Comparable local contests point to why the pricing is not unanimous. By-elections in seats with a Labour incumbent can move sharply on turnout, protest voting, and the quality of the opposition campaign, rather than on the national polling average alone. The recent local election cycle has also encouraged traders to test whether Reform can convert council-level momentum into parliamentary seats, which helps explain why the same race can trade as a solid Labour favourite in one venue and a much closer contest in another. In historical terms, by-election markets often react more to candidate-specific and turnout signals than to party label alone.

The main catalysts are the formal resignation timetable, the writ and poll date, and then the candidate field, especially whether Labour is able to present a local, settled choice before Reform finalises its challenger. Any candidate announcement from Labour or Reform, along with constituency-level polling or credible local reporting on campaign strength, could move the contract materially. Traders should also watch for confirmation of the official count date and any reporting on boundary, turnout, or administrative issues, since the market resolves only on the eventual winner, or to Other if the result is still not definitively known by the deadline.

Sources: 1 · 2 · 3 · 4 · 5

Methodology

Methodologically we separate two layers: the live probability (Polymarket mid-price) and the platform attributes (fee, KYC, settlement currency, payment rails). The odds column is filled only where we have clean data — that avoids the made-up numbers that get a network demoted when search engines cross-check against the source venue.

Resolution & payout

At resolution the UMA oracle takes over: a proposer posts the outcome with a bond, any token holder can dispute within two hours. Without dispute the result is accepted and the smart contract distributes USDC instantly.

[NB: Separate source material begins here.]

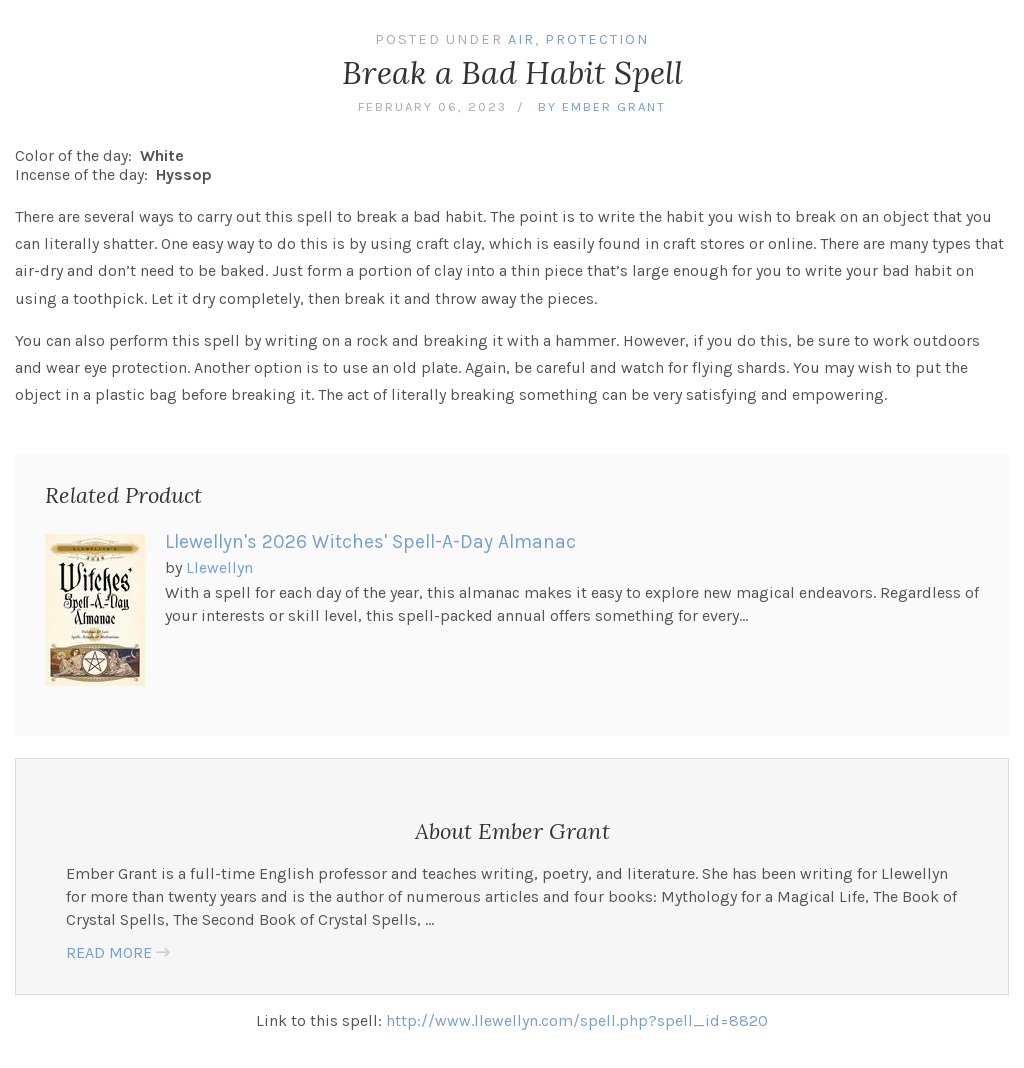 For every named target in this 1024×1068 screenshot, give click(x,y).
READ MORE (109, 952)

On Kalshi (CFTC-regulated) resolution runs through their in-house clearing engine in USD. Betfair Exchange settles after match end in the account's local currency. Manifold pays no cash — only its in-platform "mana" currency.

FAQ

How does resolution work?
Through the UMA Optimistic Oracle on Polygon: a proposer submits the outcome, a two-hour challenge window opens, and USDC payouts settle automatically once the result is final.
What does it cost to trade on PolyGram?
Zero. PolyGram routes every order to the live Polymarket order book; the only cost is the Polygon network fee, typically under $0.01 per transaction.
How fast are USDC deposits?
Polygon credits deposits after 12 confirmations — usually under 30 seconds. Withdrawals follow the same path and land back in your wallet within minutes.
Do I need to KYC for this market?
Not under $1,500 of lifetime trading volume. Above that threshold, PolyGram triggers a quick verification flow that finishes in minutes.
How reliable are the quoted odds?
The YES/NO percentages are the live mid-prices of the Polymarket order book. On deep markets they move every few seconds; on thinner ones you'll see short plateaus.